Blog Post Author Biography:  Erik Wikstrom is an Associate Professor and Athletic Trainer at the University of North Carolina at Chapel Hill.  Dr. Wikstrom has spent the last 20+ years studying the consequences of and optimizing interventions for ankle sprains and chronic ankle instability.

Citation:  Paget L, Aoki H, Kemp S, Lambert M, Readhead C, Stokes K, Viljoen W, Reurink G, Tol J, Kerkoffs G, Gouttebarge V.  Ankle osteoarthritis and its association with severe ankle injuries, ankle surgeries and health-related quality of life in recently retired professional male football and rugby players: a cross-sectional observational study.  BMJ Open. 2020;10:e036775.  Doi:10.1136/bmjopen-2020-036775.

Take-to-the-clinic message: A history of severe ankle injury and/or ankle surgery increases a professional footballer’s risk of ankle osteoarthritis (OA).  Educating professional footballers, and all athletes, about the long-term risks of ankle injuries and surgeries will be critical to engaging athletes in ankle injury prevention as well as proper treatment protocols post injury and post operatively.  While the presence of ankle OA did not reduce mental or physical quality of life at the time of assessment (~5 years post retirement, ~36 years of age) the impact of ankle OA later in life has been shown to be more severe in other investigations. 

Background: Ankle injuries are very common in football (soccer) and rugby.  Previous ankle injuries, including ankle sprains, are an important risk factor for ankle OA and the presence of OA, in any joint, has been associated with poor mental and physical health-related quality of life.  However, there is limited data on how ankle injuries and surgeries relate to ankle OA and quality of life in retired football and rugby players.

Purpose: The aims of the study were to determine: i) the prevalence of ankle OA in recently retired professional football and rugby players, ii) the association between ankle injury, ankle surgery, and ankle OA, and iii) differences in mental and physical quality of life between those with and without ankle OA.

Methods: A cross-sectional questionnaire based observational study of recently retired male professional football and rugby players was conducted.  A total of 401 foot and 152 rugby players volunteered and completed the survey (response rate of 56%).  The survey captured demographics, severe ankle injury and ankle surgery history, presence of an ankle OA diagnosis, and quality of life via the PROMIS General Health short form. A logistic regression determined the association between severe ankle injuries and surgeries with ankle OA after adjusting for age and BMI while Mann-Whitney U tests compared quality of life between those with and without ankle OA.

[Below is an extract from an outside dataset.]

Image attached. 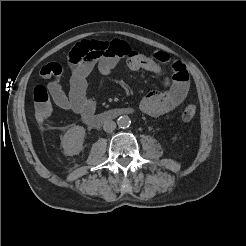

Results: Recently retired professional footballers and rugby players were more likely to have ankle OA than the general population.  Retired football, but not rugby, players with a history of severe ankle injuries and/or ankle surgeries had an increased risk of developing ankle OA compared to their counterparts who did not sustain such injuries or undergo ankle surgeries.  The presence of ankle OA did not reduce mental or physical quality of life of recently retired footballers who were about 5 years post retirement.

Rolling the field forward: This research is part of a growing body of evidence highlighting the long-term negative impact of ankle injuries and surgeries among both athletes and the physically active.  This knowledge helps to further emphasize the need to educate athletes and other stakeholders on the importance of primary and secondary preventive measures for ankle injuries in order to reduce the burden of such injuries after the athlete’s playing career and later in life.

Question for the researchers: Why did the authors choose a whole body questionnaire instead of a region-specific questionnaire such as the Foot and Ankle Ability Measure?  With hindsight, do the authors believe that a more region-specific questionnaire may have been more sensitive to potential quality of life declines in this relatively young sample?